Page MenuHomeFreeBSD

Teach lagg(4) to not use flowid if hash type is M_HASHTYPE_OPAQUE
AbandonedPublic

Authored by hiren on Mar 19 2015, 5:46 PM.

Details

Summary

flowid_shift helps in load sharing but some nics like igb(4), flowid is just cpu/msix id and the values would generally be between 0 to 7 or some small value like that. Right-shift '>>' 16 causes the resulting value to be 0 affecting the load balancing adversely.

Diff Detail

Repository
rS FreeBSD src repository - subversion
Lint
No Linters Available
Unit
No Unit Test Coverage

Event Timeline

hiren retitled this revision from to Change lagg(4) flowid_shift default value from 16 to 0.
hiren updated this object.
hiren edited the test plan for this revision. (Show Details)
hiren added a reviewer: scottl.

igb h/w doesn't provide full flowid by default currently and that's why we set the hash type to M_HASHTYPE_OPAQUE
Teach lagg(4) code to not use flowid if it's of type opaque. This is better fix that changing flowid shift to 0 as it'd break good drivers providing a useful flowid like cxgbe.

hiren retitled this revision from Change lagg(4) flowid_shift default value from 16 to 0 to Teach lagg(4) to not use flowid if hash type is M_HASHTYPE_OPAQUE.Mar 21 2015, 1:29 AM

I am not sure if this is the right fix.

Before this change, if I set flowid_shift to 0, igb(4) can use
p = m->m_pkthdr.flowid >> sc->flowid_shift;

and doesn't have to do the calculation itself via m_ether_tcpip_hash(). With this change, it has to do that. I don't think that's efficient.

I'll think about this more and get back.

Adding navdeep as he also has some concerns.

So, here is the code block in question:

2053         if ((sc->sc_opts & LAGG_OPT_USE_FLOWID) &&
2054             M_HASHTYPE_GET(m) != M_HASHTYPE_NONE)
2055                 p = m->m_pkthdr.flowid >> sc->flowid_shift;
2056         else
2057                 p = m_ether_tcpip_hash(sc->sc_flags, m, lb->lb_key);
2058         p %= sc->sc_count;
2059         lp = lb->lb_ports[p];

Here, sc_count is number of ports. All we need to get out of line 2055 is what port to send data to along with 2058. It is not deciding queue within the port like usual flowid mappings do.

i.e. We are using flowid to loadbalance traffic within ports and not within queues, as far as I can tell.

I am not clear how flowid_shift actually helps in doing that.

@scottl can you please educate me here? What was the exact problem that you saw that you fixed with r260070?

Thanks in advance.

You are correct, 2055-2058 select the port. However, the cxgber driver uses a similar algorithm to select the queue within the selected port. Cxgbe uses the lower bits of the flowid, so if lagg also uses the lower bits, you'd wind up having the same bits used twice. That, in turn can cause aliasing; a predictable bit pattern will always go to each selected port, limiting the number of pseudo-random bits left for the driver to use for its selection.

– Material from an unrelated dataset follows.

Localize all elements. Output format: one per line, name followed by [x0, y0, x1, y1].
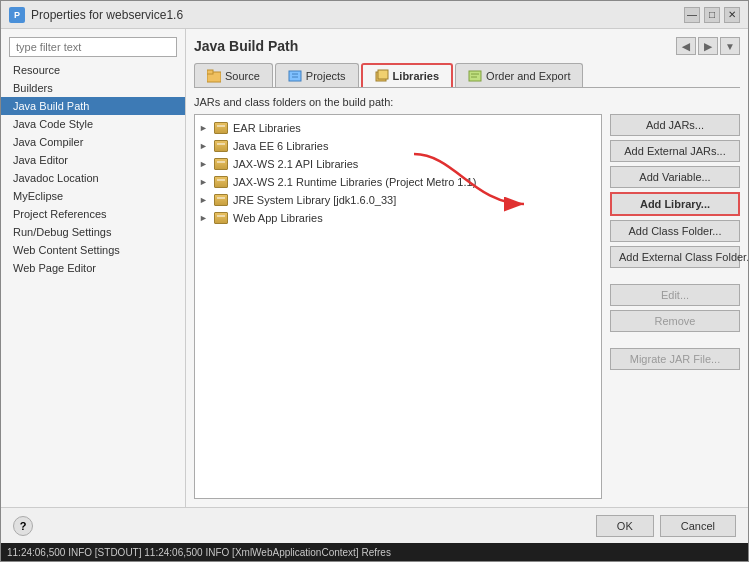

Think about it this way. If you have 2 interfaces in lagg, a valid flowid, and you have a flowid_shift = 0, then bit 0 will always be used to select the interface. If bit0 equals 0 then the packet will go to the first interface, if bit0 equals 1 then the packet will go to the second interface. That means that the first interface will always see a flowid with bit0 == 0. If that interface has 2 queues and uses the same algorithm with the flowid for queue selection, then that it'll always look at bit0 of the flowid, which will always be 0. Thus it'll always select queue0. A similar aliasing will happen for the second interface. If the interface has 4 queues, then bit0 will still always be 0, and only bit1 will be pseudo-random, so it'll only ever use queue0 or queue2, never queue1 or queue3.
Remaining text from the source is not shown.